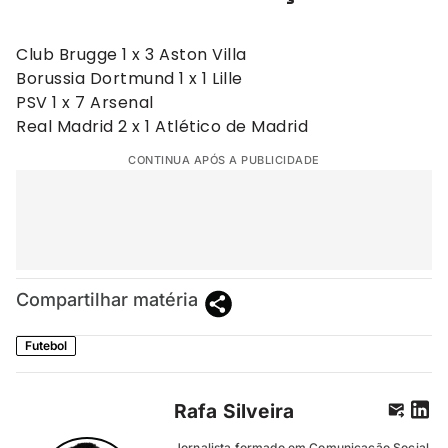
Club Brugge 1 x 3 Aston Villa
Borussia Dortmund 1 x 1 Lille
PSV 1 x 7 Arsenal
Real Madrid 2 x 1 Atlético de Madrid
CONTINUA APÓS A PUBLICIDADE
Compartilhar matéria
Futebol
Rafa Silveira
Jornalista formado em Comunicação Social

:::::

• _BRIEF_
Set down exactly the lines of the material above from the one with "PSV 1 x 7 Arsenal" through the end. Include both ends and nothing else.

• _TASK ANSWER_
PSV 1 x 7 Arsenal
Real Madrid 2 x 1 Atlético de Madrid
CONTINUA APÓS A PUBLICIDADE
Compartilhar matéria
Futebol
Rafa Silveira
Jornalista formado em Comunicação Social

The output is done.